* _Exercise requirements_
Without altering a word, return the records below, but exclude the pictures.

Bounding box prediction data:

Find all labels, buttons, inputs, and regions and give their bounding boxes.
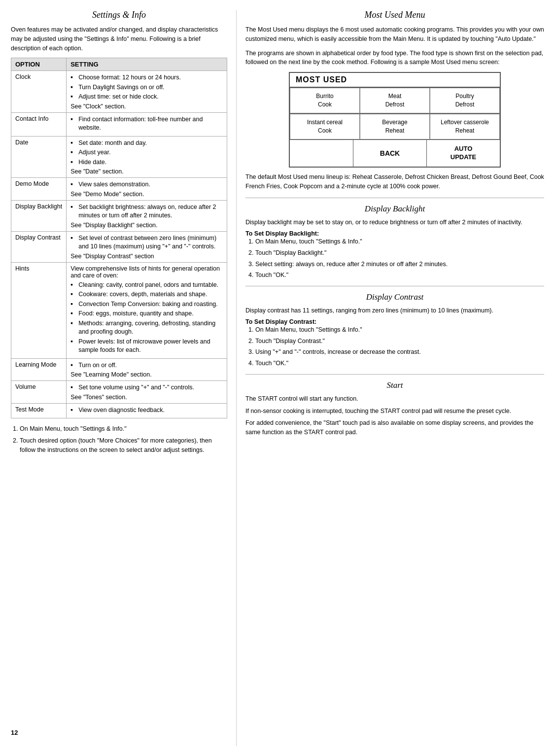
list-item: Turn Daylight Savings on or off. bbox=[70, 83, 223, 92]
setting-cell: View sales demonstration.See "Demo Mode"… bbox=[67, 178, 227, 201]
cell-leftover-casserole[interactable]: Leftover casseroleReheat bbox=[430, 114, 500, 139]
list-item: Power levels: list of microwave power le… bbox=[70, 338, 223, 355]
see-note: See "Display Backlight" section. bbox=[70, 222, 223, 229]
list-item: Touch "OK." bbox=[255, 271, 544, 280]
table-row: VolumeSet tone volume using "+" and "-" … bbox=[11, 381, 227, 404]
list-item: Adjust time: set or hide clock. bbox=[70, 93, 223, 102]
option-cell: Test Mode bbox=[11, 403, 67, 418]
list-item: Cookware: covers, depth, materials and s… bbox=[70, 290, 223, 299]
cell-poultry-defrost[interactable]: PoultryDefrost bbox=[430, 88, 500, 113]
list-item: Food: eggs, moisture, quantity and shape… bbox=[70, 309, 223, 318]
table-row: Display BacklightSet backlight brightnes… bbox=[11, 200, 227, 231]
list-item: Cleaning: cavity, control panel, odors a… bbox=[70, 281, 223, 290]
most-used-grid-row2: Instant cerealCook BeverageReheat Leftov… bbox=[290, 114, 500, 140]
setting-cell: Find contact information: toll-free numb… bbox=[67, 112, 227, 136]
back-button[interactable]: BACK bbox=[353, 140, 427, 167]
setting-cell: Choose format: 12 hours or 24 hours.Turn… bbox=[67, 71, 227, 113]
start-para2: If non-sensor cooking is interrupted, to… bbox=[245, 407, 544, 416]
list-item: Methods: arranging, covering, defrosting… bbox=[70, 319, 223, 337]
option-cell: Volume bbox=[11, 381, 67, 404]
list-item: Find contact information: toll-free numb… bbox=[70, 115, 223, 133]
table-row: Learning ModeTurn on or off.See "Learnin… bbox=[11, 358, 227, 381]
setting-cell: Set tone volume using "+" and "-" contro… bbox=[67, 381, 227, 404]
display-contrast-intro: Display contrast has 11 settings, rangin… bbox=[245, 306, 544, 315]
left-column: Settings & Info Oven features may be act… bbox=[0, 10, 237, 746]
list-item: Touch "Display Contrast." bbox=[255, 337, 544, 346]
option-cell: Date bbox=[11, 136, 67, 178]
list-item: On Main Menu, touch "Settings & Info." bbox=[255, 237, 544, 246]
list-item: View sales demonstration. bbox=[70, 180, 223, 189]
table-row: Test ModeView oven diagnostic feedback. bbox=[11, 403, 227, 418]
most-used-header: MOST USED bbox=[290, 73, 500, 88]
see-note: See "Demo Mode" section. bbox=[70, 191, 223, 198]
display-contrast-title: Display Contrast bbox=[245, 292, 544, 302]
left-title: Settings & Info bbox=[11, 10, 227, 20]
display-backlight-title: Display Backlight bbox=[245, 204, 544, 214]
setting-cell: Set backlight brightness: always on, red… bbox=[67, 200, 227, 231]
see-note: See "Learning Mode" section. bbox=[70, 371, 223, 378]
setting-cell: Turn on or off.See "Learning Mode" secti… bbox=[67, 358, 227, 381]
list-item: On Main Menu, touch "Settings & Info." bbox=[20, 424, 227, 434]
table-row: Demo ModeView sales demonstration.See "D… bbox=[11, 178, 227, 201]
option-cell: Clock bbox=[11, 71, 67, 113]
option-cell: Learning Mode bbox=[11, 358, 67, 381]
see-note: See "Clock" section. bbox=[70, 103, 223, 110]
table-row: Contact InfoFind contact information: to… bbox=[11, 112, 227, 136]
list-item: Set level of contrast between zero lines… bbox=[70, 234, 223, 251]
right-intro2: The programs are shown in alphabetical o… bbox=[245, 49, 544, 68]
start-para1: The START control will start any functio… bbox=[245, 394, 544, 404]
list-item: Set backlight brightness: always on, red… bbox=[70, 203, 223, 220]
auto-update-button[interactable]: AUTOUPDATE bbox=[427, 140, 500, 167]
list-item: Choose format: 12 hours or 24 hours. bbox=[70, 73, 223, 82]
right-column: Most Used Menu The Most Used menu displa… bbox=[237, 10, 555, 746]
cell-instant-cereal[interactable]: Instant cerealCook bbox=[290, 114, 360, 139]
list-item: Select setting: always on, reduce after … bbox=[255, 260, 544, 269]
setting-cell: Set date: month and day.Adjust year.Hide… bbox=[67, 136, 227, 178]
list-item: Adjust year. bbox=[70, 148, 223, 157]
table-row: HintsView comprehensive lists of hints f… bbox=[11, 262, 227, 358]
display-backlight-bold: To Set Display Backlight: bbox=[245, 230, 544, 237]
display-contrast-bold: To Set Display Contrast: bbox=[245, 318, 544, 325]
cell-burrito-cook[interactable]: BurritoCook bbox=[290, 88, 360, 113]
divider-1 bbox=[245, 198, 544, 198]
settings-table: OPTION SETTING ClockChoose format: 12 ho… bbox=[11, 58, 227, 418]
most-used-empty-left bbox=[290, 140, 353, 167]
list-item: Touch "OK." bbox=[255, 359, 544, 368]
start-title: Start bbox=[245, 380, 544, 390]
list-item: Using "+" and "-" controls, increase or … bbox=[255, 347, 544, 357]
col-setting: SETTING bbox=[67, 58, 227, 71]
list-item: Hide date. bbox=[70, 158, 223, 167]
most-used-bottom-row: BACK AUTOUPDATE bbox=[290, 140, 500, 167]
display-backlight-intro: Display backlight may be set to stay on,… bbox=[245, 218, 544, 227]
col-option: OPTION bbox=[11, 58, 67, 71]
left-steps: On Main Menu, touch "Settings & Info."To… bbox=[11, 424, 227, 454]
right-title: Most Used Menu bbox=[245, 10, 544, 20]
right-intro1: The Most Used menu displays the 6 most u… bbox=[245, 25, 544, 44]
setting-cell: View oven diagnostic feedback. bbox=[67, 403, 227, 418]
list-item: Convection Temp Conversion: baking and r… bbox=[70, 300, 223, 309]
left-intro: Oven features may be activated and/or ch… bbox=[11, 25, 227, 53]
list-item: Touch "Display Backlight." bbox=[255, 248, 544, 258]
option-cell: Demo Mode bbox=[11, 178, 67, 201]
list-item: On Main Menu, touch "Settings & Info." bbox=[255, 325, 544, 335]
table-row: DateSet date: month and day.Adjust year.… bbox=[11, 136, 227, 178]
option-cell: Hints bbox=[11, 262, 67, 358]
list-item: Touch desired option (touch "More Choice… bbox=[20, 436, 227, 455]
divider-2 bbox=[245, 286, 544, 286]
page: Settings & Info Oven features may be act… bbox=[0, 0, 555, 756]
option-cell: Display Backlight bbox=[11, 200, 67, 231]
list-item: View oven diagnostic feedback. bbox=[70, 406, 223, 415]
table-row: Display ContrastSet level of contrast be… bbox=[11, 231, 227, 262]
most-used-grid-row1: BurritoCook MeatDefrost PoultryDefrost bbox=[290, 88, 500, 114]
see-note: See "Display Contrast" section bbox=[70, 253, 223, 260]
list-item: Turn on or off. bbox=[70, 361, 223, 370]
list-item: Set date: month and day. bbox=[70, 139, 223, 148]
display-contrast-steps: On Main Menu, touch "Settings & Info."To… bbox=[245, 325, 544, 368]
cell-meat-defrost[interactable]: MeatDefrost bbox=[360, 88, 430, 113]
most-used-box: MOST USED BurritoCook MeatDefrost Poultr… bbox=[289, 72, 501, 168]
display-backlight-steps: On Main Menu, touch "Settings & Info."To… bbox=[245, 237, 544, 280]
table-row: ClockChoose format: 12 hours or 24 hours… bbox=[11, 71, 227, 113]
cell-beverage-reheat[interactable]: BeverageReheat bbox=[360, 114, 430, 139]
page-number: 12 bbox=[11, 729, 18, 736]
see-note: See "Tones" section. bbox=[70, 394, 223, 401]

* _Answer section_
Find all labels, buttons, inputs, and regions and give their bounding boxes.
list-item: Turn Daylight Savings on or off. bbox=[70, 83, 223, 92]
setting-cell: View sales demonstration.See "Demo Mode"… bbox=[67, 178, 227, 201]
cell-leftover-casserole[interactable]: Leftover casseroleReheat bbox=[430, 114, 500, 139]
list-item: Power levels: list of microwave power le… bbox=[70, 338, 223, 355]
see-note: See "Display Backlight" section. bbox=[70, 222, 223, 229]
list-item: Touch "OK." bbox=[255, 271, 544, 280]
table-row: VolumeSet tone volume using "+" and "-" … bbox=[11, 381, 227, 404]
list-item: Adjust time: set or hide clock. bbox=[70, 93, 223, 102]
option-cell: Test Mode bbox=[11, 403, 67, 418]
list-item: Cookware: covers, depth, materials and s… bbox=[70, 290, 223, 299]
cell-poultry-defrost[interactable]: PoultryDefrost bbox=[430, 88, 500, 113]
list-item: Food: eggs, moisture, quantity and shape… bbox=[70, 309, 223, 318]
table-row: Display BacklightSet backlight brightnes… bbox=[11, 200, 227, 231]
list-item: Cleaning: cavity, control panel, odors a… bbox=[70, 281, 223, 290]
most-used-grid-row2: Instant cerealCook BeverageReheat Leftov… bbox=[290, 114, 500, 140]
setting-cell: Find contact information: toll-free numb… bbox=[67, 112, 227, 136]
back-button[interactable]: BACK bbox=[353, 140, 427, 167]
setting-cell: Choose format: 12 hours or 24 hours.Turn… bbox=[67, 71, 227, 113]
start-para2: If non-sensor cooking is interrupted, to… bbox=[245, 407, 544, 416]
list-item: Methods: arranging, covering, defrosting… bbox=[70, 319, 223, 337]
option-cell: Volume bbox=[11, 381, 67, 404]
list-item: Find contact information: toll-free numb… bbox=[70, 115, 223, 133]
table-row: Learning ModeTurn on or off.See "Learnin… bbox=[11, 358, 227, 381]
setting-cell: Set tone volume using "+" and "-" contro… bbox=[67, 381, 227, 404]
display-contrast-intro: Display contrast has 11 settings, rangin… bbox=[245, 306, 544, 315]
left-column: Settings & Info Oven features may be act… bbox=[0, 10, 237, 746]
list-item: Touch "Display Contrast." bbox=[255, 337, 544, 346]
option-cell: Date bbox=[11, 136, 67, 178]
list-item: On Main Menu, touch "Settings & Info." bbox=[255, 237, 544, 246]
list-item: View sales demonstration. bbox=[70, 180, 223, 189]
table-row: Test ModeView oven diagnostic feedback. bbox=[11, 403, 227, 418]
most-used-header: MOST USED bbox=[290, 73, 500, 88]
see-note: See "Demo Mode" section. bbox=[70, 191, 223, 198]
display-contrast-title: Display Contrast bbox=[245, 292, 544, 302]
left-title: Settings & Info bbox=[11, 10, 227, 20]
display-backlight-title: Display Backlight bbox=[245, 204, 544, 214]
setting-cell: Set backlight brightness: always on, red… bbox=[67, 200, 227, 231]
see-note: See "Learning Mode" section. bbox=[70, 371, 223, 378]
setting-cell: Turn on or off.See "Learning Mode" secti… bbox=[67, 358, 227, 381]
list-item: On Main Menu, touch "Settings & Info." bbox=[20, 424, 227, 434]
table-row: Demo ModeView sales demonstration.See "D… bbox=[11, 178, 227, 201]
option-cell: Clock bbox=[11, 71, 67, 113]
option-cell: Learning Mode bbox=[11, 358, 67, 381]
see-note: See "Clock" section. bbox=[70, 103, 223, 110]
table-row: Contact InfoFind contact information: to… bbox=[11, 112, 227, 136]
list-item: Set level of contrast between zero lines… bbox=[70, 234, 223, 251]
right-intro2: The programs are shown in alphabetical o… bbox=[245, 49, 544, 68]
start-para1: The START control will start any functio… bbox=[245, 394, 544, 404]
list-item: Set backlight brightness: always on, red… bbox=[70, 203, 223, 220]
auto-update-button[interactable]: AUTOUPDATE bbox=[427, 140, 500, 167]
list-item: Choose format: 12 hours or 24 hours. bbox=[70, 73, 223, 82]
right-column: Most Used Menu The Most Used menu displa… bbox=[237, 10, 555, 746]
cell-instant-cereal[interactable]: Instant cerealCook bbox=[290, 114, 360, 139]
list-item: Select setting: always on, reduce after … bbox=[255, 260, 544, 269]
setting-cell: Set date: month and day.Adjust year.Hide… bbox=[67, 136, 227, 178]
list-item: Adjust year. bbox=[70, 148, 223, 157]
table-row: HintsView comprehensive lists of hints f… bbox=[11, 262, 227, 358]
display-backlight-bold: To Set Display Backlight: bbox=[245, 230, 544, 237]
display-contrast-bold: To Set Display Contrast: bbox=[245, 318, 544, 325]
cell-burrito-cook[interactable]: BurritoCook bbox=[290, 88, 360, 113]
divider-1 bbox=[245, 198, 544, 198]
settings-table: OPTION SETTING ClockChoose format: 12 ho… bbox=[11, 58, 227, 418]
most-used-empty-left bbox=[290, 140, 353, 167]
list-item: Touch "OK." bbox=[255, 359, 544, 368]
start-title: Start bbox=[245, 380, 544, 390]
list-item: Using "+" and "-" controls, increase or … bbox=[255, 347, 544, 357]
col-setting: SETTING bbox=[67, 58, 227, 71]
list-item: Hide date. bbox=[70, 158, 223, 167]
most-used-bottom-row: BACK AUTOUPDATE bbox=[290, 140, 500, 167]
display-backlight-intro: Display backlight may be set to stay on,… bbox=[245, 218, 544, 227]
col-option: OPTION bbox=[11, 58, 67, 71]
left-steps: On Main Menu, touch "Settings & Info."To… bbox=[11, 424, 227, 454]
right-title: Most Used Menu bbox=[245, 10, 544, 20]
right-intro1: The Most Used menu displays the 6 most u… bbox=[245, 25, 544, 44]
setting-cell: View oven diagnostic feedback. bbox=[67, 403, 227, 418]
list-item: Convection Temp Conversion: baking and r… bbox=[70, 300, 223, 309]
left-intro: Oven features may be activated and/or ch… bbox=[11, 25, 227, 53]
list-item: Touch "Display Backlight." bbox=[255, 248, 544, 258]
option-cell: Demo Mode bbox=[11, 178, 67, 201]
list-item: On Main Menu, touch "Settings & Info." bbox=[255, 325, 544, 335]
table-row: DateSet date: month and day.Adjust year.… bbox=[11, 136, 227, 178]
option-cell: Hints bbox=[11, 262, 67, 358]
list-item: Touch desired option (touch "More Choice… bbox=[20, 436, 227, 455]
divider-2 bbox=[245, 286, 544, 286]
page: Settings & Info Oven features may be act… bbox=[0, 0, 555, 756]
option-cell: Display Backlight bbox=[11, 200, 67, 231]
list-item: View oven diagnostic feedback. bbox=[70, 406, 223, 415]
table-row: Display ContrastSet level of contrast be… bbox=[11, 231, 227, 262]
most-used-grid-row1: BurritoCook MeatDefrost PoultryDefrost bbox=[290, 88, 500, 114]
see-note: See "Display Contrast" section bbox=[70, 253, 223, 260]
list-item: Turn on or off. bbox=[70, 361, 223, 370]
list-item: Set date: month and day. bbox=[70, 139, 223, 148]
display-contrast-steps: On Main Menu, touch "Settings & Info."To… bbox=[245, 325, 544, 368]
cell-meat-defrost[interactable]: MeatDefrost bbox=[360, 88, 430, 113]
most-used-box: MOST USED BurritoCook MeatDefrost Poultr… bbox=[289, 72, 501, 168]
display-backlight-steps: On Main Menu, touch "Settings & Info."To… bbox=[245, 237, 544, 280]
table-row: ClockChoose format: 12 hours or 24 hours… bbox=[11, 71, 227, 113]
cell-beverage-reheat[interactable]: BeverageReheat bbox=[360, 114, 430, 139]
page-number: 12 bbox=[11, 729, 18, 736]
see-note: See "Tones" section. bbox=[70, 394, 223, 401]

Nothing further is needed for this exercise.